Revision history for this message
Martin Pitt (pitti) wrote :

Ted, do you still get this if you temporarily purge hal-info? That should get rid of the ubiquituous input.keymap properties in hal.

As for the Xorg.0.log hal issue, X.org config/hal.c prints that if libhal_ctx_init() fails. This can happen due to a variety of reasons, and finding out why would need a gdb attached to the X server with a breakpoint at this function. I see that this is hard to do, though, so maybe we need a hal with some fprintf() logging augmentation to find out where it fails.

Ted's experiments with delaying the gdm startup seem to indicate that it's not a race condition between hal being busy to attach all input.keymap properties to devices and gdm starting up, so the first X.org startup apparently does some input device detection which change system state.

So my current theory is that Ted has like a gazillion hal-setup-keymap processes running (spawned from /usr/share/hal/fdi/policy/10osvendor/10-keymap.fdi) which might just get into each other's way.
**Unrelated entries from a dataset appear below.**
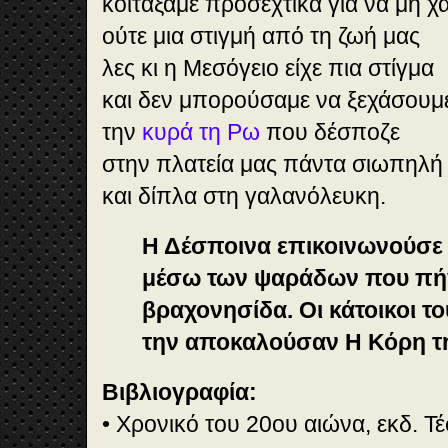
κοιτάξαμε προσεχτικά για να μη 
ούτε μια στιγμή από τη ζωή μας
λες κι η Μεσόγειο είχε πια στίγμα
και δεν μπορούσαμε να ξεχάσουμ
την
κυρά τη Ρω
που δέσποζε
στην πλατεία μας πάντα σιωπηλή
και δίπλα στη γαλανόλευκη.
Η Δέσποινα επικοινωνούσε 
μέσω των ψαράδων που πή
βραχονησίδα. Οι κάτοικοι τ
την αποκαλούσαν Η Κόρη τ
Βιβλιογραφία:
• Χρονικό του 20ου αιώνα, εκδ. Τ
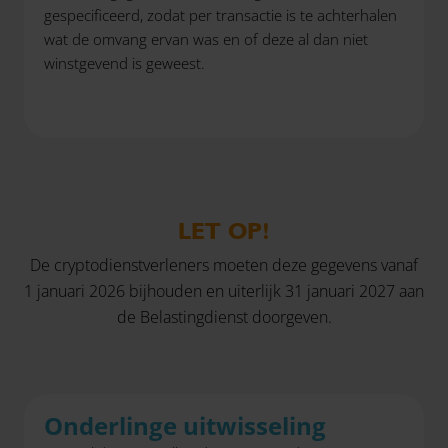
gespecificeerd, zodat per transactie is te achterhalen
wat de omvang ervan was en of deze al dan niet
winstgevend is geweest.
LET OP!
De cryptodienstverleners moeten deze gegevens vanaf
1 januari 2026 bijhouden en uiterlijk 31 januari 2027 aan
de Belastingdienst doorgeven.
Onderlinge uitwisseling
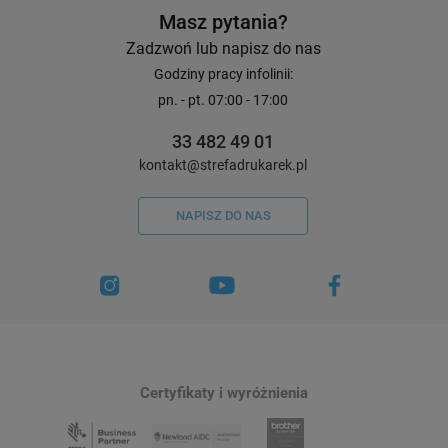
Masz pytania?
Zadzwoń lub napisz do nas
Godziny pracy infolinii:
pn. - pt. 07:00 - 17:00
33 482 49 01
kontakt@strefadrukarek.pl
NAPISZ DO NAS
Certyfikaty i wyróżnienia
Ted, can you please check that in your augmented gdm script? (ps aux|grep hal should do). Thanks!

Revision history for this message
Ted Gould (ted) wrote : Re: [Bug 276857] Re: On reboot X requires restart because mouse and keyboard are unresponsive

On Tue, 2008-10-21 at 11:24 +0000, Martin Pitt wrote:
> So my current theory is that Ted has like a gazillion hal-setup-keymap
> processes running (spawned from
> /usr/share/hal/fdi/policy/10osvendor/10-keymap.fdi) which might just get
> into each other's way. Ted, can you please check that in your augmented
> gdm script? (ps aux|grep hal should do). Thanks!

I've attached ps's before and after, without the grep just to ensure
that nothing is lost. I don't see any instances of hal-setup-keymap. I
do find it odd that ps is reporting hald as using 14% of the CPU in the
first case.

gpm.ps.first.txt is the time that X doesn't work. gpm.ps.second.txt is
the time that X does.

The fact that every device had some keymap information was my fault. I
had a file in /usr/share/hal/fdi/... (attached) where I am trying to fix
the hotkeys on my laptop (bug 257377). The FDI file is wrong, and was
putting that information on every device. I rebooted without it and I'm
still getting the same issue with no mouse/keyboard on first GDM prompt.

Revision history for this message
Bryce Harrington (bryce) wrote : Re: On reboot X requires restart because mouse and keyboard are unresponsive

xserver: config/hal.c:

    if (!libhal_ctx_set_dbus_connection(info->hal_ctx, info->system_bus)) {
        LogMessage(X_ERROR, "config/hal: couldn't associate HAL context with bus\n");
        goto out_ctx;
    }
    if (!libhal_ctx_init(info->hal_ctx, &error)) {
        LogMessage(X_ERROR, "config/hal: couldn't initialise context: %s (%s)\n",
               error.name, error.message);
        goto out_ctx;
    }

libhal_ctx_init is failing; there are 5 conditions under which it returns false. Probably you want to install a debug version of hal, break on libhal_ctx_init(), and see which of the conditions are getting hit.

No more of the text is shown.